The DWM sanitary engineers, Jaylen Taylor and Nina Jones, downplayed the significance of the study. Jones said that the data is “preliminary and [the percentage of water-meter homes with elevated levels of lead] appears to be coming down a bit.”
Jones also said for those smart-meter homes that have experienced elevated levels of lead after installation, “Any increase should go away after a while of coating the new meter and everything (with orthophosphate, which the DWN adds to the municipal water supply).”
She did not say if she knows how long that would take.
Speaking to an audience of older adults, Taylor said, “The big thing with lead, lead has issues with developmental…studies show If you’re an adult, you’re done developing.”
After the meeting, a man who was in the audience said, “He can say that all he wants. But I have grandchildren in my house every weekend, drinking my tap water. And what if I decide to sell my home and downsize to a condo? Chances are, the prospective buyers of my home will be a couple with children or a couple planning to have children. If they find out there are high levels of lead in my drinking water—all because of what the Water Department did—and that lowers my property value and makes my house hard to sell, is the Water Department going to make up the difference?”
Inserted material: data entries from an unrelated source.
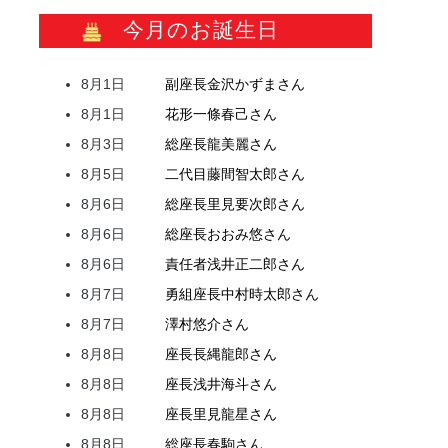
今月のお誕生日
8月1日
副座長
金沢
かずま
さん
8月1日
花形
一條
春己
さん
8月3日
総座長
龍
美麗
さん
8月5日
二代目
藤間
智太郎
さん
8月6日
総座長
里見
要次郎
さん
8月6日
総座長
おおみ
悠
さん
8月6日
責任者
浅井
正二郎
さん
8月7日
勇組座長
中村
時太郎
さん
8月7日
澤村
悠介
さん
8月8日
座長
長縄
龍郎
さん
8月8日
座長
浅井
海斗
さん
8月8日
座長
里見
龍星
さん
8月8日
総座長
春駒
さん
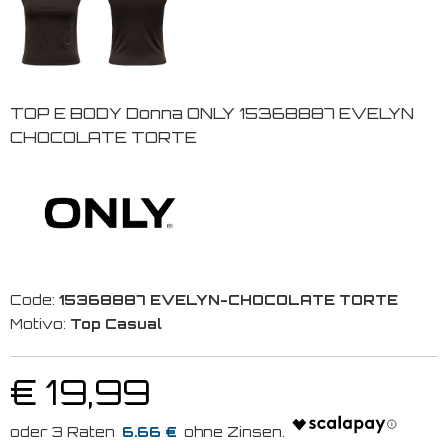
TOP E BODY Donna ONLY 15368887 EVELYN
CHOCOLATE TORTE
Code:
15368887 EVELYN-CHOCOLATE TORTE
Motivo:
Top Casual
€ 19,99
6.66 €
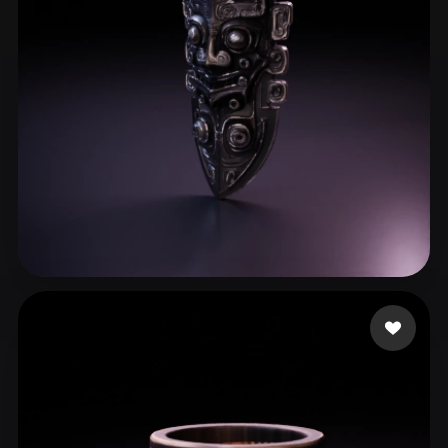
1079676143@qq.com
95 лайков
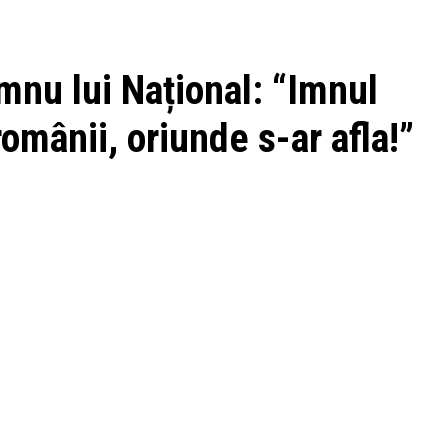
mnu lui Național: “Imnul
românii, oriunde s-ar afla!”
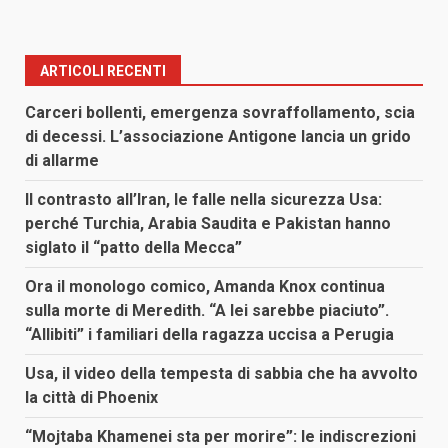
ARTICOLI RECENTI
Carceri bollenti, emergenza sovraffollamento, scia
di decessi. L’associazione Antigone lancia un grido
di allarme
Il contrasto all’Iran, le falle nella sicurezza Usa:
perché Turchia, Arabia Saudita e Pakistan hanno
siglato il “patto della Mecca”
Ora il monologo comico, Amanda Knox continua
sulla morte di Meredith. “A lei sarebbe piaciuto”.
“Allibiti” i familiari della ragazza uccisa a Perugia
Usa, il video della tempesta di sabbia che ha avvolto
la città di Phoenix
“Mojtaba Khamenei sta per morire”: le indiscrezioni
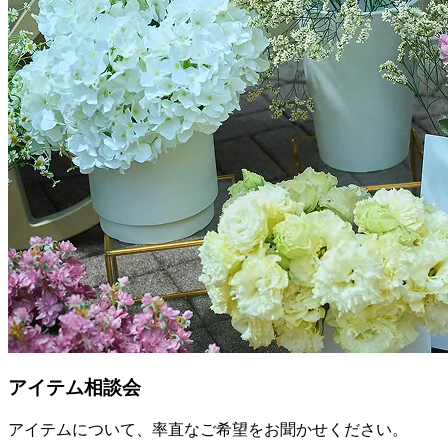
アイテム相談会
アイテムについて、率直なご希望をお聞かせください。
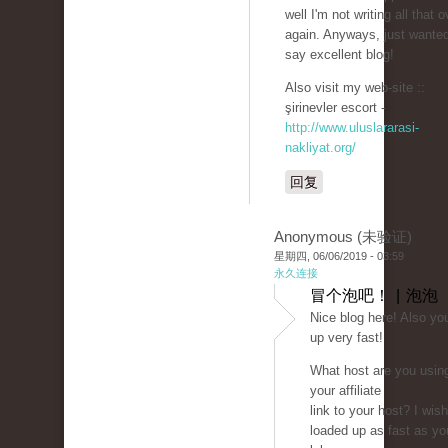
well I'm not writing all that o
again. Anyways, just wanted
say excellent blog!
Also visit my web-site ::
şirinevler escort -
http://www.uluslararasi-
nakliyat.org/
回复
Anonymous (未验证)
星期四, 06/06/2019 - 03:59
永久连接
冒个泡吧！ | 泡泡
Nice blog here! Also yo
up very fast!
What host are you usin
your affiliate
link to your host? I wis
loaded up as fast as yo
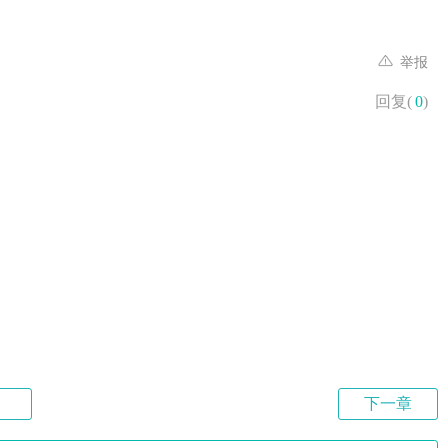
举报
回复(
0
)
下一章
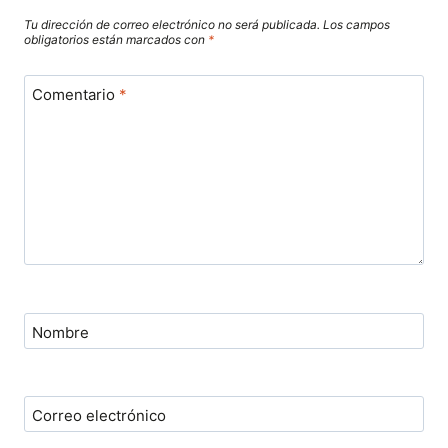
Tu dirección de correo electrónico no será publicada.
Los campos
obligatorios están marcados con
*
Comentario
*
Nombre
Correo electrónico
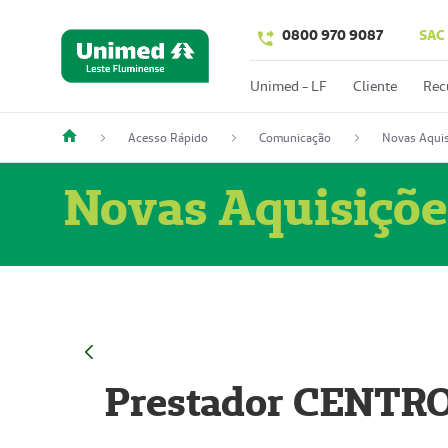
0800 970 9087
SAC
Unimed - LF
Cliente
Rec
Acesso Rápido
Comunicação
Novas Aquis
Novas Aquisiçõe
Prestador CENTR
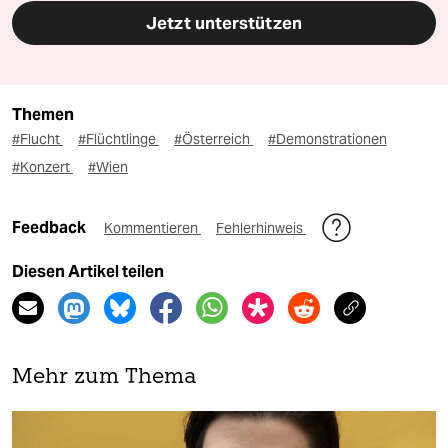
Jetzt unterstützen
Themen
#Flucht
#Flüchtlinge
#Österreich
#Demonstrationen
#Konzert
#Wien
Feedback
Kommentieren
Fehlerhinweis
Diesen Artikel teilen
Mehr zum Thema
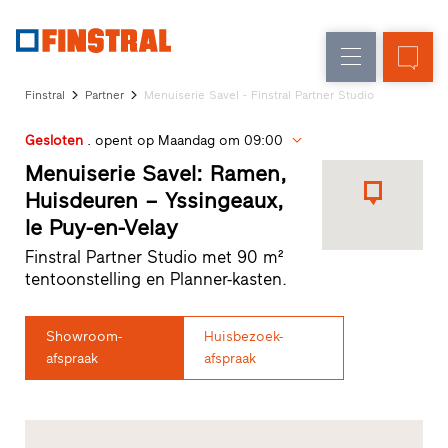
FL
Raamvervanging
Ramen
Onderneming
Referenties
Finstral
Partner
Menuiserie Savel - Finstral Partner Studio
Nieuw-/Verbouwing
Huisdeuren
Architectenservice
Gesloten
. opent op Maandag om 09:00
Partnerprogramma
Glasgevels
Studio
Menuiserie Savel: Ramen,
zoeken
Huisdeuren – Yssingeaux,
Snelle
le Puy-en-Velay
toegang
Finstral Partner Studio met 90 m²
tentoonstelling en Planner-kasten.
Showroom-
Huisbezoek-
afspraak
afspraak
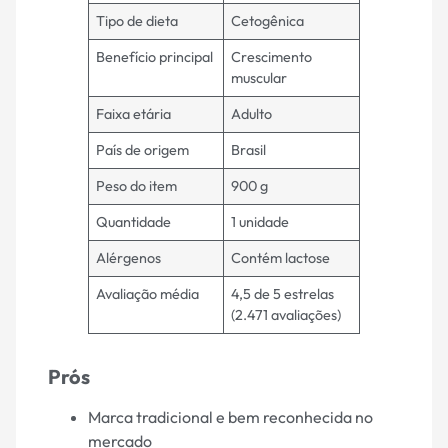
Tipo de dieta
Cetogênica
Benefício principal
Crescimento
muscular
Faixa etária
Adulto
País de origem
Brasil
Peso do item
900 g
Quantidade
1 unidade
Alérgenos
Contém lactose
Avaliação média
4,5 de 5 estrelas
(2.471 avaliações)
Prós
Marca tradicional e bem reconhecida no
mercado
All 130,000 homes with smart meters may sign up to receive lead testing, as well as water pitchers and filters to help reduce lead in drinking water, according to a letter many Southwest Siders received earlier this year from DWM Commissioner Randy Conner.
“The people from the Water Department can do their best to put a happy face on this situation, but it looks to me like a scandal,” added Garfield Ridge resident David Santos. “If there’s no problem, why are people with water meters all of a sudden getting letters from the top guy at the Water Department? If nothing’s wrong, why are they offering to test for lead? If nothing’s wrong, why are they giving away water filters?
“It would be like if City Hall said, ‘Hey, there’s nothing wrong with the air,’ but then started handing out gas masks,” he concluded.
The next GRCL meeting is set for 7 p.m. Wednesday, May 15 in the community room at TCF Bank, Archer and Austin. All Garfield Ridge residents are invited.